WORK TO BE COMPLETED
Pictures aside, repeat the whole listing word for word.

★ ★ ★

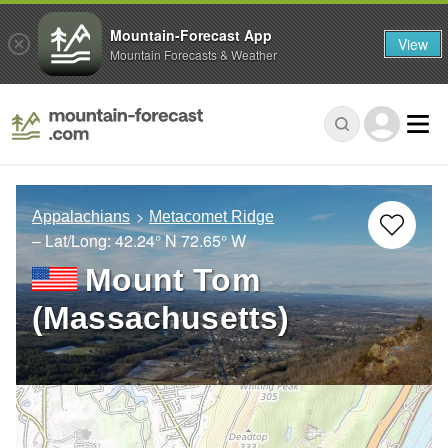
Mountain-Forecast App
View
Mountain Forecasts & Weather
Appalachians
Metacomet Ridge
– Lat/Long:
42.24° N
72.65° W
Mount Tom
(Massachusetts)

★ ★ ★

EXPECTED ANSWER
Mountain-Forecast App
View
Mountain Forecasts & Weather
Appalachians
Metacomet Ridge
– Lat/Long:
42.24° N
72.65° W
Mount Tom
(Massachusetts)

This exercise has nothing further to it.